Meu vizinho morador de rua

sexta-feira, 09 de março de 2012
por Jornal A Voz da Serra

Alessandro Lo-Bianco

Da janela da minha sala, eu vejo a casa de quem não tem onde morar: a rua. Todos os dias, um senhor de fios brancos na cabeça inicia e termina seu dia à luz da minha observação. Ele mora num terreno baldio, em um matagal, atrás de um muro muito alto que corta a minha rua. Como ele faz pra subir nesse muro e pular pro outro lado? Não sabemos, nem os mais jovens e esbeltos conseguem subir naquele muro. Mas ele sobe.

Nosso dia começa igual: logo quando eu acordo, na minha cama, observo que ele acorda na terra, em baixo da árvore, no matagal. Eu levanto e vou ao banheiro, tomo banho, e ele permanece no matagal. Eu coloco minha roupa para trabalhar, e ele continua de bermuda e sem camisa. Sento-me à mesa para tomar um café da manhã; é neste momento que ele está escalando uma árvore do terreno para pegar uma jaca. E aí, devidamente arrumados e alimentados, saímos pra trabalhar e ganhar a vida. Enquanto vou pra redação, ele vai para as ruas da cidade.
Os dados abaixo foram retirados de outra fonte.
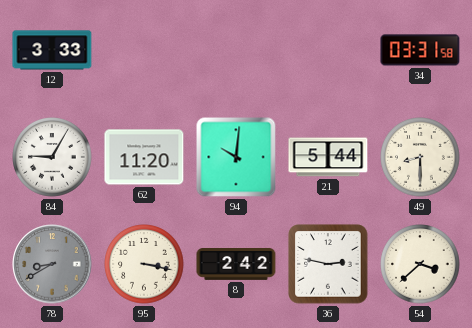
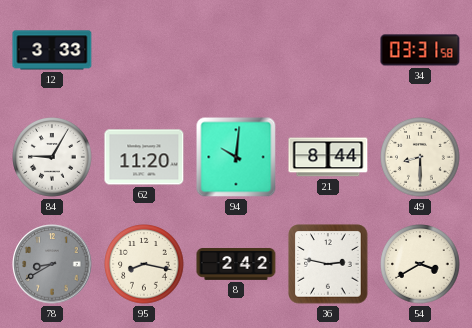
21: 5:44 -> 8:44
95: 3:17 -> 8:17
54: 3:38 -> 3:40
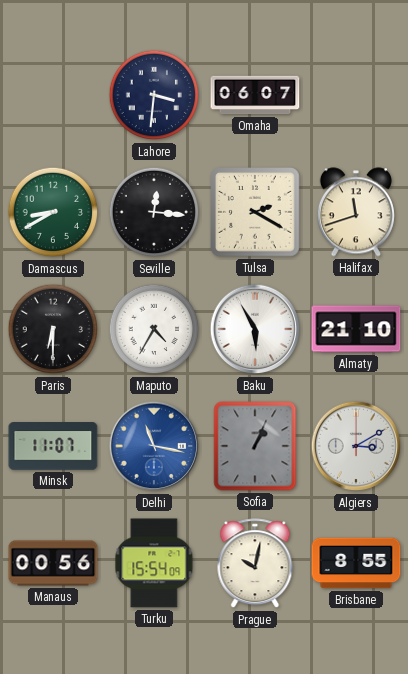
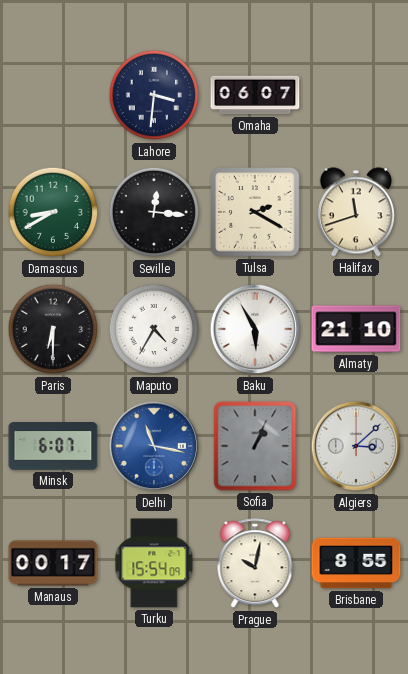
Minsk: 11:07 -> 6:07
Algiers: 3:10 -> 3:08
Manaus: 00:56 -> 00:17
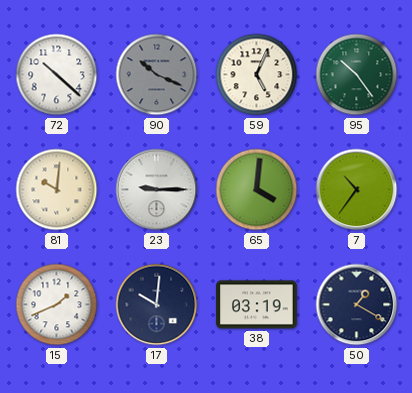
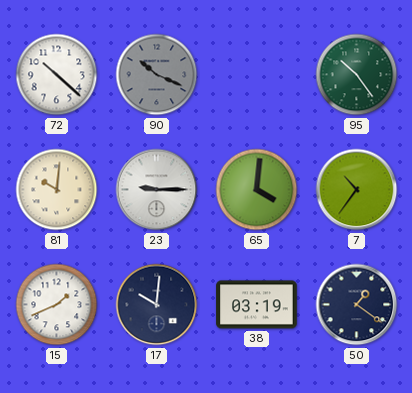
59: 5:04 -> none
50: 1:20 -> 1:21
Ao chegar do trabalho, às 20h, ele ainda não chegou. Isso só acontece por volta das 2h. É o horário em que nós, ilustres moradores do prédio, acordamos e escutamos nosso nobre vizinho na calçada. Isso porque ele ainda não terminou seu trabalho. Antes de entrar em “sua casa”, ele estende uma lona no chão da rua, onde, uma a uma, amassa todas as latinhas que recolheu ao longo do dia. Somam-se mais ou menos umas 300 latinhas por dia. Ainda tem gente que reclama do barulho e chama a polícia. Após amassá-las, ele embala tudo em sacolas de lixo, e joga do outro lado do muro, no matagal. E aí, vem o mais incrível: aquele senhor, de mais ou menos 70 anos, sobe no muro. Ele escala o poste de luz, pula em cima do muro, e depois pro matagal. Enfim, em casa.

Certo dia, meu vizinho estava catando latinhas na praia, quando foi abordado pela equipe do Pânico na TV. Uma das paniquetes acabou dando um estalinho nele, que virou celebridade no bairro após a transmissão do programa. Devido aos fios de cabelo e longa barba branca, foi apelidado pela turma do programa de “O Profeta”, que acabou virando um quadro da atração, que foi transmitida apenas por três semanas.

Durante dois meses, “O Profeta” virou celebridade na rua, e ninguém reclamava mais do barulho das latinhas sendo amassadas de madrugada. Alguns jovens até pediram pra tirar foto com ele, que nem imaginava o que estava acontecendo, porque não tinha televisão em sua casa. O tempo de fama passou e, após seis meses, ontem, acordei às 4h da manhã para tomar um copo de suco. Automaticamente olhei pela janela do quarto. Foi quando esse guerreiro da vida estava chegando em sua casa. Novamente, sozinho, e não mais lembrado por todos, ele amassou cerca de 300 latinhas, embalou, jogou no matagal, escalou o poste de luz, pulou pro muro, e do muro pro matagal. Lembrei que acordaríamos juntos, por volta das 8h. Ele nunca passa desse horário. Há cerca de três anos que somos vizinhos e que acompanho sua jornada. É um vizinho que eu tenho, que não tem vizinhos.

Ao passar por mim na praia, chamei e fiz sinal mostrando que uma lata de cerveja, consumida por mim, estava à sua disposição. Ao pegar comigo a lata, amassar e jogar em sua sacola, me agradeceu. Foi quando nos olhamos. Ele viu um garoto qualquer, na praia, que contribuiu em nada para sua vida, ou, quem sabe, com uma latinha que vale 10 centavos. Comigo, foi diferente. Ele nem imaginava o que eu estava vendo cara a cara: um familiar vizinho que, há três anos, me ensina sobre a dureza e realidade da vida. Seu tempo de fama passou, e ele continua dormindo no matagal, atrás do muro que corta minha rua.